====== DATA IN THIS EXERCISE ======

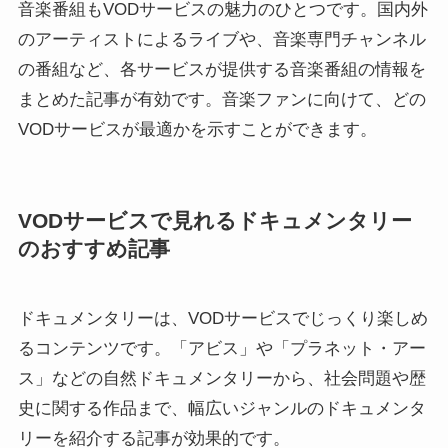
音楽番組もVODサービスの魅力のひとつです。国内外
のアーティストによるライブや、音楽専門チャンネル
の番組など、各サービスが提供する音楽番組の情報を
まとめた記事が有効です。音楽ファンに向けて、どの
VODサービスが最適かを示すことができます。
VODサービスで見れるドキュメンタリー
のおすすめ記事
ドキュメンタリーは、VODサービスでじっくり楽しめ
るコンテンツです。「アビス」や「プラネット・アー
ス」などの自然ドキュメンタリーから、社会問題や歴
史に関する作品まで、幅広いジャンルのドキュメンタ
リーを紹介する記事が効果的です。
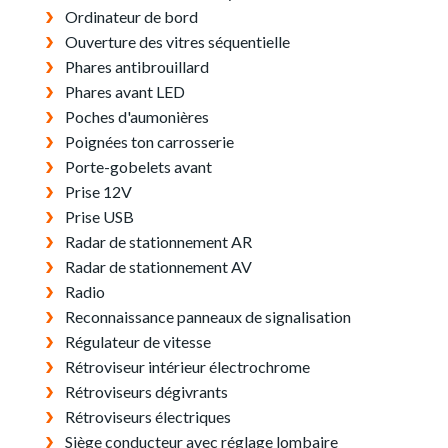
Ordinateur de bord
Ouverture des vitres séquentielle
Phares antibrouillard
Phares avant LED
Poches d'aumonières
Poignées ton carrosserie
Porte-gobelets avant
Prise 12V
Prise USB
Radar de stationnement AR
Radar de stationnement AV
Radio
Reconnaissance panneaux de signalisation
Régulateur de vitesse
Rétroviseur intérieur électrochrome
Rétroviseurs dégivrants
Rétroviseurs électriques
Siège conducteur avec réglage lombaire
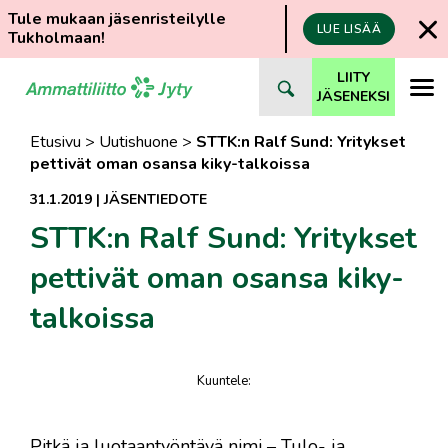
Tule mukaan jäsenristeilylle
LUE LISÄÄ
Tukholmaan!
Siirry
LIITY
suoraan
JÄSENEKSI
sisältöön
Etusivu
>
Uutishuone
>
STTK:n Ralf Sund: Yritykset
pettivät oman osansa kiky-talkoissa
31.1.2019
|
JÄSENTIEDOTE
STTK:n Ralf Sund: Yritykset
pettivät oman osansa kiky-
talkoissa
Kuuntele
:
juttu
​Pitkä ja luotaantyöntävä nimi – Tulo- ja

======

## REQUIRED ACTION
All of the data gets printed again exactly; the pictures do not.

## ANSWER SPACE
音楽番組もVODサービスの魅力のひとつです。国内外
のアーティストによるライブや、音楽専門チャンネル
の番組など、各サービスが提供する音楽番組の情報を
まとめた記事が有効です。音楽ファンに向けて、どの
VODサービスが最適かを示すことができます。
VODサービスで見れるドキュメンタリー
のおすすめ記事
ドキュメンタリーは、VODサービスでじっくり楽しめ
るコンテンツです。「アビス」や「プラネット・アー
ス」などの自然ドキュメンタリーから、社会問題や歴
史に関する作品まで、幅広いジャンルのドキュメンタ
リーを紹介する記事が効果的です。
Ordinateur de bord
Ouverture des vitres séquentielle
Phares antibrouillard
Phares avant LED
Poches d'aumonières
Poignées ton carrosserie
Porte-gobelets avant
Prise 12V
Prise USB
Radar de stationnement AR
Radar de stationnement AV
Radio
Reconnaissance panneaux de signalisation
Régulateur de vitesse
Rétroviseur intérieur électrochrome
Rétroviseurs dégivrants
Rétroviseurs électriques
Siège conducteur avec réglage lombaire
Tule mukaan jäsenristeilylle
LUE LISÄÄ
Tukholmaan!
Siirry
LIITY
suoraan
JÄSENEKSI
sisältöön
Etusivu
>
Uutishuone
>
STTK:n Ralf Sund: Yritykset
pettivät oman osansa kiky-talkoissa
31.1.2019
|
JÄSENTIEDOTE
STTK:n Ralf Sund: Yritykset
pettivät oman osansa kiky-
talkoissa
Kuuntele
:
juttu
​Pitkä ja luotaantyöntävä nimi – Tulo- ja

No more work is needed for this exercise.